Member of the Michigan Senate from the 10th district
- In office January 1, 2003 – December 31, 2010
- Preceded by: Art Miller, Jr.
- Succeeded by: Tory Rocca

Member of the Michigan House of Representatives from the 27th district
- In office January 1999 – December 2002
- Succeeded by: Andy Meisner

Personal details
- Born: January 11, 1955 (age 71) Hamtramck, Michigan
- Party: Democratic
- Spouse: Roma Heaney
- Occupation: journalist, labor relations

= Michael Switalski =

American politician from Michigan

Michael N. "Mickey" Switalski (born January 11, 1955) is a politician from the U.S. state of Michigan. He was a Democratic member of the Michigan Senate, representing the 10th district from 2003 to 2011. His district is located in central Macomb County and includes the cities of Sterling Heights and Roseville. Previously he was a member of the Michigan House of Representatives from 1999 to 2003.

==Early life==
Switalski graduated from Roseville High School in 1973. He graduated from Louisiana State University in 1977 with a bachelor's degree in Classical Languages, and in 1981 earned a master's degree in History. He graduated from the University of Aberdeen in Scotland in 1982 with an M. Litt. in Politics.

== Career ==
Switalski worked as a sports editor for the Utica Advisor and C&G Newspapers, and contributed to the Detroit Free Press and the Kansas City Star. He served as the Chief of Labor Relations at the Detroit Arsenal Tank Plant from 1985 to 1993.

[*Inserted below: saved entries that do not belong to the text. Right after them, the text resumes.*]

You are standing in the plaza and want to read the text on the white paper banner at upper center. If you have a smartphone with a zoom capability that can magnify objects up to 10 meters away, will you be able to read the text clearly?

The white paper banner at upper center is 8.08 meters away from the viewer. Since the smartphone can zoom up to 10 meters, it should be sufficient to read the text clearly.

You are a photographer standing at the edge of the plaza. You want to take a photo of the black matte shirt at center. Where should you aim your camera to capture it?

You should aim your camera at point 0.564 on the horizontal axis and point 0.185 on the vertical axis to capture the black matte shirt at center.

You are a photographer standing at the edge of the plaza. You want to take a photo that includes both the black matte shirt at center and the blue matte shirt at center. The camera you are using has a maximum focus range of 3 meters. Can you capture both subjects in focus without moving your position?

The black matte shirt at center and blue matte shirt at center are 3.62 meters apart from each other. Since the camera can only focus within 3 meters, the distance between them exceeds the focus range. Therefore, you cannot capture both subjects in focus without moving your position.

Switalski was elected to the Roseville City Council in 1989 and was elected Macomb County Commissioner in 1992. In 1998, he was elected to the Michigan State House of Representatives, representing the 27th district. In 2002, he was elected to the Michigan State Senate. He was re-elected in 2006. On March 22, 2009, Switalski announced that he will challenge U.S Representative from the 12th district Sander Levin for the Democratic ticket of this position. In the August 3, 2010 primary Sander Levin defeated Switalski by approximately 3 to 1.

In 2013, Switalski served the city of Roseville as its treasurer, until 2017.

== Personal life ==
Switalski married Roma Heaney in Glasgow, Scotland in 1985. He has a son, Liam, who was born in 1993. They live in Roseville, Michigan.